At what moment should a company decentralize itself?
Before decentralization, while the company is still centralized, the main advantage is that it can move much faster and make progress with training wheels. This means that the company still has full or almost full control over the project, so if a mistake is made, it can be fixed quickly. On the other hand, when a company is decentralized, it is also possible to fix mistakes, but it will take much longer because the core team is not the sole decision-maker for the protocol. My opinion is that a protocol should be decentralized once it becomes more mature and the pace of innovation in which it operates is slowing down. Additionally, it should become decentralized when it becomes large enough, which makes it a risk to remain centralized. In my view, this is when companies should start the decentralization process. However, this is a process that, as we see with StarkNet, does not happen in one day.
What are the risks of not decentralizing Braavos or other crypto wallets like Metamask?
Compared to different protocols, the risks are much lower because Braavos is fully self-custodial, meaning that only the user controls their wallet and the funds in it, even though it is not fully decentralized. However, there are still risks that exist. For instance, if Braavos were to operate from the United States and the country decides that self-custodial wallets are illegal, then we would have two options: to break the law, which we are reluctant to do, or to shut down the platform. If we were centralized, we would have to shut down the platform, and the wallet would remain inactive. People would still have full custody of their funds, but there wouldn’t be any further updates.
On the other hand, if the protocol is decentralized and governed by different token holders residing in various parts of the world, then they are not subject to a single jurisdiction. This makes it much harder to censor or ban them compared to centralized entities. While it may not be critical for wallets, it could be extremely problematic for DeFi protocols or NFTs.
Does a DAO always require a token? Can DAOs exist without a token?

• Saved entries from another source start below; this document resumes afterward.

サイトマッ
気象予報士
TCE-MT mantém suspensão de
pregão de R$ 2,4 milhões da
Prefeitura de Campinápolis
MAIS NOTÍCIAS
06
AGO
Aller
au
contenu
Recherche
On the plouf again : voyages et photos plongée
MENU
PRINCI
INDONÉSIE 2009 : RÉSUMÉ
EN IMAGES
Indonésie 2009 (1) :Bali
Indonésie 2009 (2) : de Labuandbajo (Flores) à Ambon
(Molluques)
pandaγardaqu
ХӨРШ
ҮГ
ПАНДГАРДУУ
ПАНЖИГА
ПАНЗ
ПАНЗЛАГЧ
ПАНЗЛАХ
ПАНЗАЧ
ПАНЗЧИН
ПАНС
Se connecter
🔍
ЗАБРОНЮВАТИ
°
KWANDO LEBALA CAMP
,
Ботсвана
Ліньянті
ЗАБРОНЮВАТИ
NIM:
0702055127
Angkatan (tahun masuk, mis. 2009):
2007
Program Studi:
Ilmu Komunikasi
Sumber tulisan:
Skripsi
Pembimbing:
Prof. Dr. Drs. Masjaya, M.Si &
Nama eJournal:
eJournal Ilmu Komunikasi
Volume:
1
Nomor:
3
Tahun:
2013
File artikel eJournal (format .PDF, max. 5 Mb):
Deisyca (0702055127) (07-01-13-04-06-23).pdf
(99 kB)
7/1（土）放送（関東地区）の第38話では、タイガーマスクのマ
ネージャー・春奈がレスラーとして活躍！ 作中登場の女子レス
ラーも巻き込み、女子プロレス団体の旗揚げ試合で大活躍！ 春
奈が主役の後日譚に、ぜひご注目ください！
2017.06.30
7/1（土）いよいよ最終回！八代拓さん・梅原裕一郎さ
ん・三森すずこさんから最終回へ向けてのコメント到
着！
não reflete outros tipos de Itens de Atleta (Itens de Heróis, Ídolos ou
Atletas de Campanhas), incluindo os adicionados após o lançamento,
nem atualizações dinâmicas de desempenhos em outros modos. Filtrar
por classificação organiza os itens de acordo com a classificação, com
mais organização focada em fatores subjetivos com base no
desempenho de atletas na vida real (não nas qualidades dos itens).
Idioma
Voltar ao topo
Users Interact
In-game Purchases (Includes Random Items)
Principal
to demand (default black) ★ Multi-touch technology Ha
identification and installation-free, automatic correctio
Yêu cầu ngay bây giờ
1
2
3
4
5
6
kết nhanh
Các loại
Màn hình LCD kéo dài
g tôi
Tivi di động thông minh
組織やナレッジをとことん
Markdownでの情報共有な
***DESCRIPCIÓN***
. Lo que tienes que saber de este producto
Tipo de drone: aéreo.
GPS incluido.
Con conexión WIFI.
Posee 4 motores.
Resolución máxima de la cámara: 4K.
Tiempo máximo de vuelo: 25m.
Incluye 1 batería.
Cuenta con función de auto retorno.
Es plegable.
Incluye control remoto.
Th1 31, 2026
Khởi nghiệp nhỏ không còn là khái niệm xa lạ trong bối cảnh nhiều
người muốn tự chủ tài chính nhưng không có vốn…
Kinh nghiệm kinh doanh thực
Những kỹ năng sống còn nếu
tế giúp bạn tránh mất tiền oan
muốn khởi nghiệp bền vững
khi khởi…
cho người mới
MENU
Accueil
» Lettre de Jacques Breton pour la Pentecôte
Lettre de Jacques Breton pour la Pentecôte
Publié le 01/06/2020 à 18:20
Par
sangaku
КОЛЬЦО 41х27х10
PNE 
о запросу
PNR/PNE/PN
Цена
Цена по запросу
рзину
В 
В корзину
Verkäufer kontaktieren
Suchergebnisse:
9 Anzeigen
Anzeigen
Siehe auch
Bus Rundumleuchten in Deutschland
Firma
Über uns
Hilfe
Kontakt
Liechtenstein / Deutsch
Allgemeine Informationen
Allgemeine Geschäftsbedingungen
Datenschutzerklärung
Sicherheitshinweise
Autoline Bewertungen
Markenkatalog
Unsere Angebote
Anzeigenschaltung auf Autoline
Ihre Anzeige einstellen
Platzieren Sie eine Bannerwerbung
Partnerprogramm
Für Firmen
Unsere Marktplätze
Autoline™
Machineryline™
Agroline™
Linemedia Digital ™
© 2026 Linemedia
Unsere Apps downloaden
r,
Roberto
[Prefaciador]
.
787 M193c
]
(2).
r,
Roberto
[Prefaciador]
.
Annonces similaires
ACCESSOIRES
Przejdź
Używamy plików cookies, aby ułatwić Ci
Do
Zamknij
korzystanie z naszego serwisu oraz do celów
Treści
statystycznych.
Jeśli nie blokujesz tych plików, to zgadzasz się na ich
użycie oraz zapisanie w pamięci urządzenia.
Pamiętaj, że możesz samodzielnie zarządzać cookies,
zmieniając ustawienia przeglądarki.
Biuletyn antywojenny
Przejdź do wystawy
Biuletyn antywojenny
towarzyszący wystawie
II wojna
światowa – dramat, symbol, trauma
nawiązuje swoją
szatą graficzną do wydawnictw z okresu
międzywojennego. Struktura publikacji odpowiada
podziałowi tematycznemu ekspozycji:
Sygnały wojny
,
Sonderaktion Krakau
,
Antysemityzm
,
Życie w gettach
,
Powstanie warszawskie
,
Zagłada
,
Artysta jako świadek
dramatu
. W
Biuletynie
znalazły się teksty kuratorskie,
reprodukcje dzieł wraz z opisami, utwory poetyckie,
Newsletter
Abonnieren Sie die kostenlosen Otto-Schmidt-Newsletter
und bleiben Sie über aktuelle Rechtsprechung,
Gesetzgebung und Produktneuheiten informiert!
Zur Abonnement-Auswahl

This is a great question, and the answer is still not definitive. The way in which DAOs are managed and decisions are made is still evolving. I certainly think that we will see new models and ways in which protocols are governed. I can suggest a few things that are not specifically related to tokens. We could give governance powers to those who interact the most with the protocol. For example, users who use the protocol the most could have a say in how the protocol evolves, as opposed to just investors who bought tokens for voting and don’t use the platform regularly. This is just one example, and there could be other ways to control protocols without linking them specifically to tokens or to monetary power, meaning that those with the deepest pockets control the protocol.
As a company who’s end goal is to decentralize, how do you reassure your initial investors that they will get a return on their investment?
That’s a great question. I think that when you structure a company and bring in investors, it’s important to ensure that both investors and founders are aligned in terms of the end goal of the protocol. For decentralized protocols, this means that neither investors, founders, nor company employees or engineers will control a large stake of the voting power. So in that sense, investors can still make a profit, but they should understand that the community at large receives most of the monetary value and voting power.